ISBN: 978-0062069184

I found this book slow to get into, but once I was in, was completely drawn into the story.  In 1927, after months of non-stop rain, the Mississippi River is about ready to burst its banks and break through the huge levees which keep it under some kind of control.  The setting is superbly realized, and the characters are marvellously well-drawn, so much so that I was there with them the whole time, hunched under that rain, trudging through that mud, stirring the corn-mash in that illicit still.  I really hated to let them go at the end of the book.
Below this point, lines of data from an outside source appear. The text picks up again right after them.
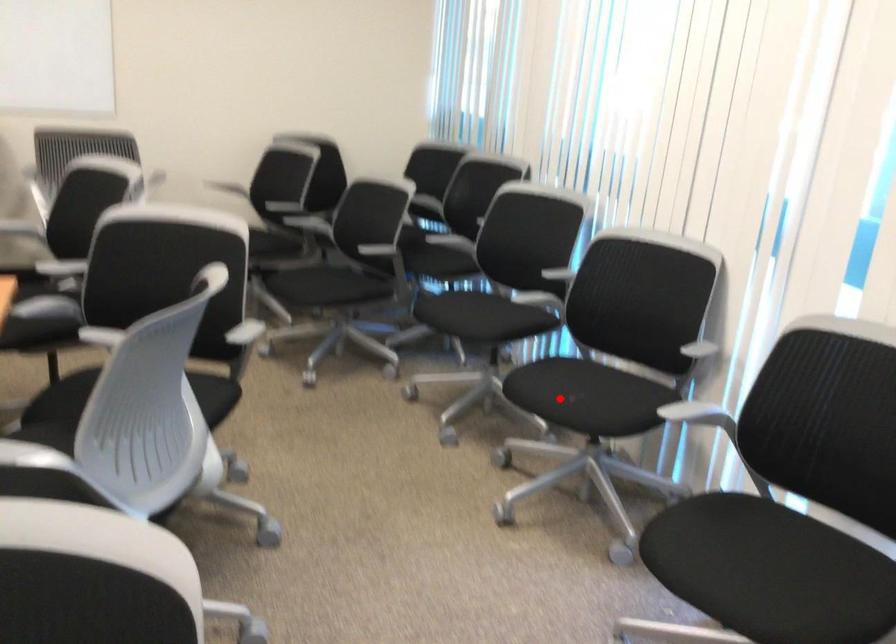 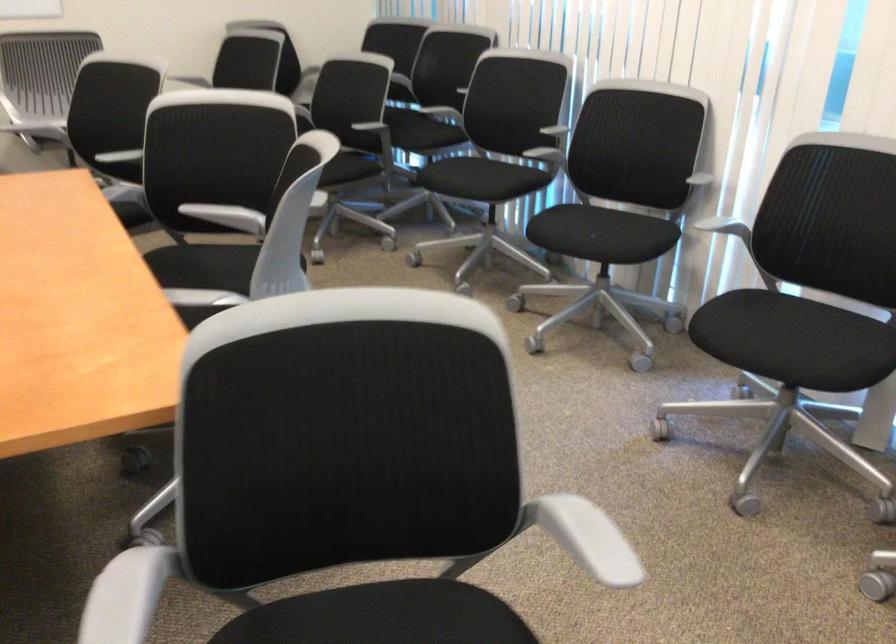 The point at the highlighted location is marked in the first image. Where is the corresponding point in the second image?

(582, 232) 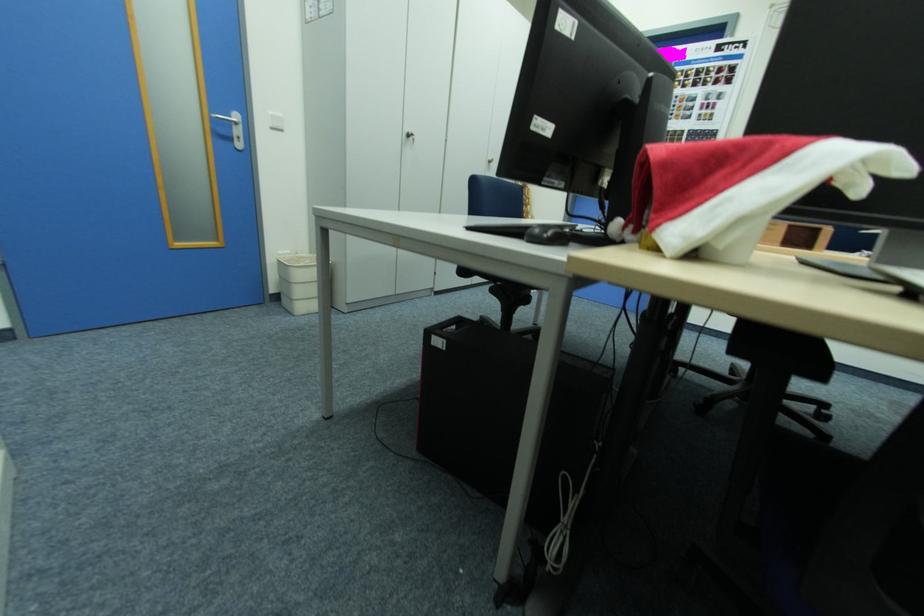 Locate an element on the screen. The image size is (924, 616). black computer mouse is located at coordinates (548, 233). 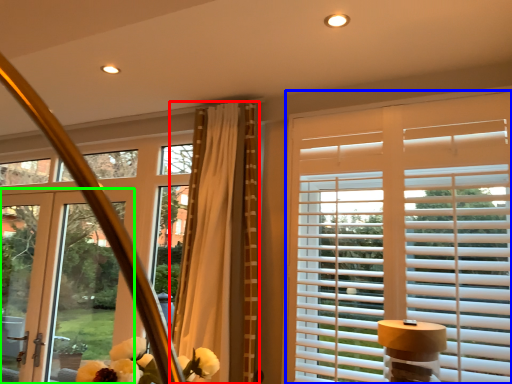 Question: Estimate the real-world distances between objects in this image. Which object is farther from curtain (highlighted by a red box), window blind (highlighted by a blue box) or door (highlighted by a green box)?

Choices:
 (A) window blind
 (B) door

Answer: (B) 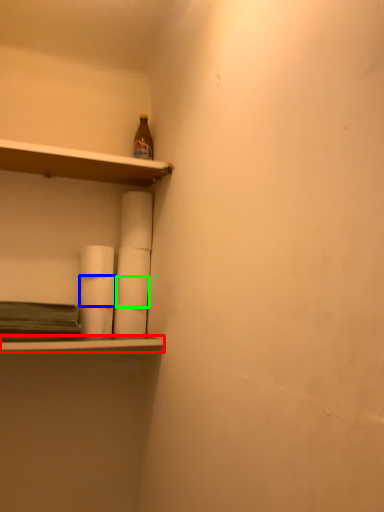 Question: Considering the real-world distances, which object is closest to ledge (highlighted by a red box)? paper towel (highlighted by a blue box) or paper towel (highlighted by a green box).

Choices:
 (A) paper towel
 (B) paper towel

Answer: (A) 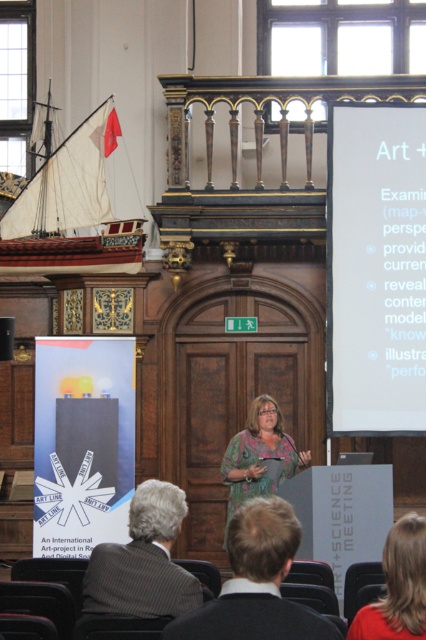 Question: Which point is closer to the camera taking this photo?

Choices:
 (A) (362, 401)
 (B) (100, 563)
 (C) (196, 618)

Answer: (C)

Question: Can you confirm if dark brown hair at lower center is positioned to the left of green floral dress at center?

Choices:
 (A) no
 (B) yes

Answer: (B)

Question: Which point is closer to the camera?

Choices:
 (A) (380, 328)
 (B) (264, 564)
 (C) (396, 532)
 (D) (232, 499)

Answer: (B)

Question: Is white paper at upper right smaller than green floral dress at center?

Choices:
 (A) yes
 (B) no

Answer: (A)

Question: Among these points, which one is nearest to the camera?

Choices:
 (A) (26, 232)
 (B) (359, 246)
 (C) (425, 563)

Answer: (C)

Question: Is wooden model ship at left to the left of gray wool suit at lower left from the viewer's perspective?

Choices:
 (A) no
 (B) yes

Answer: (B) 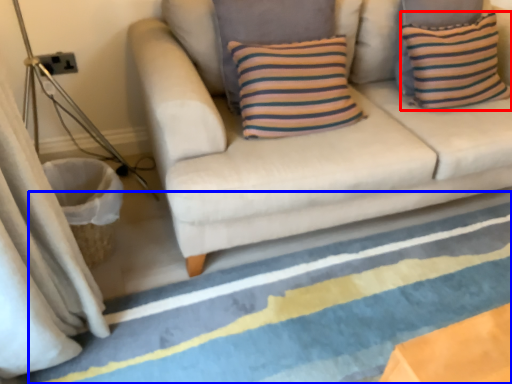 Question: Which object is further to the camera taking this photo, pillow (highlighted by a red box) or strip (highlighted by a blue box)?

Choices:
 (A) pillow
 (B) strip

Answer: (A) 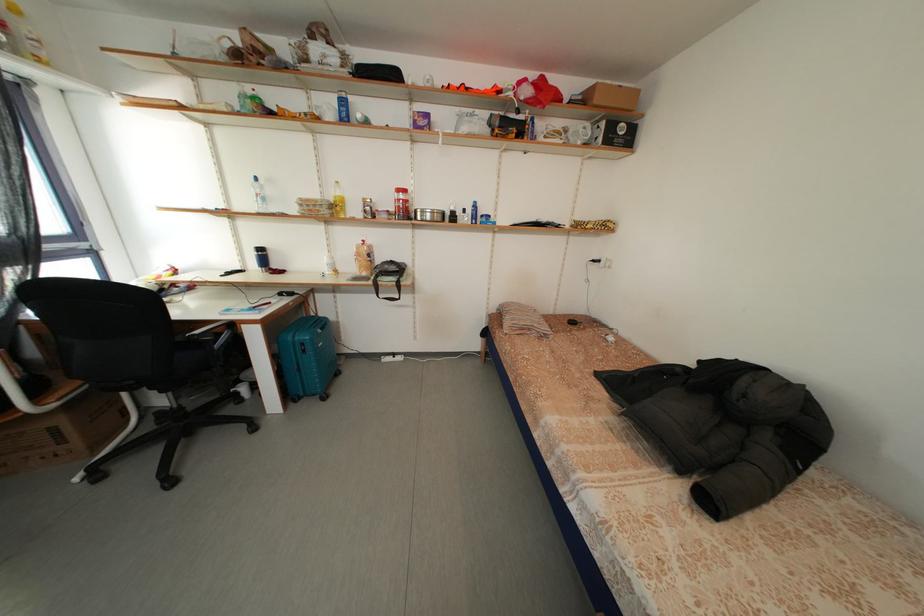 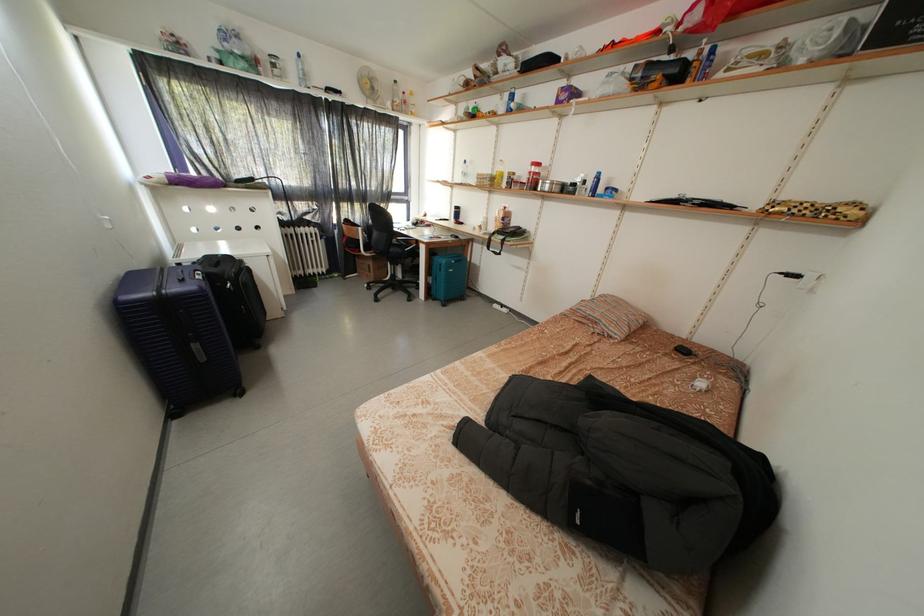 Where in the second image is the point corresponding to the point at 264,185 from the first image?

(472, 167) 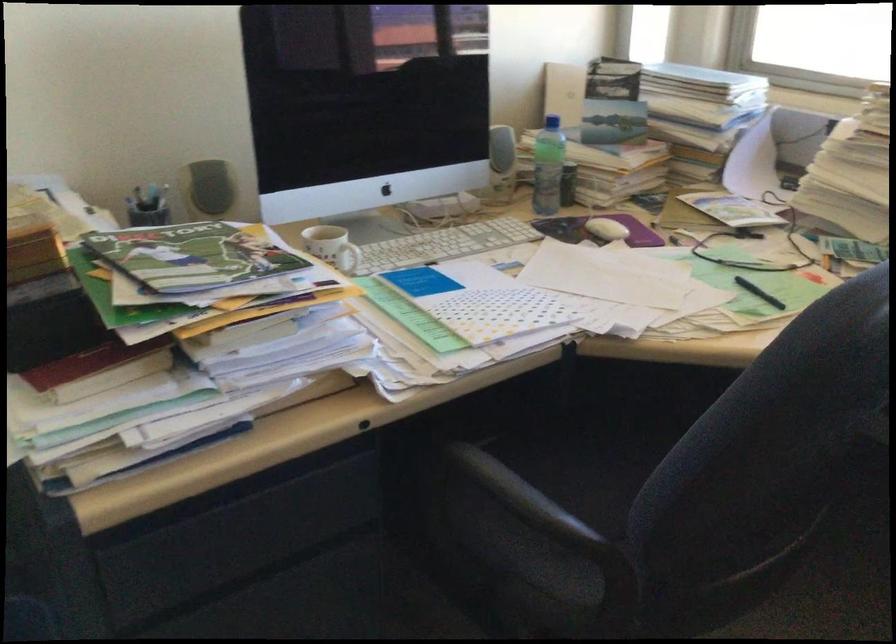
Dixie Clay, we learn early on, is a gifted boot-legger, producing a brand of moonshine called Black Lightning which, in those years of Prohibition, was in huge demand everywhere.  Her husband Jesse is a complete waste of space, and she has recently lost her young child.  So when another baby is more or less thrust into her arms, she grabs it with no questions asked.  The donor is called Ingersoll, a blues-playing guitarist and revenue officer who found the baby next to his dead parents.  He and his partner, Ham, a huge red-headed mutton-chopped former soldier, are detailed off by Herbert Hoover to seek and find any and all of the stills they can find, and travelling as engineers to conceal their true identities, 'mysterious, ruthless, unbribable.'  
The rains fall.  The river rises.  Even the pages of the book seemed damp after a while, so much water was there in the story. People are evacuated, before the levee bursts, which it does, thanks to saboteurs detonating a huge amount of explosives. 

This is a gripping story about one of the worst (and yet little remembered) natural disasters the US has ever known, particularly apposite after Katrina.  It is beautifully written (one of the co-authors is a poet and it shows). Very highly recommended.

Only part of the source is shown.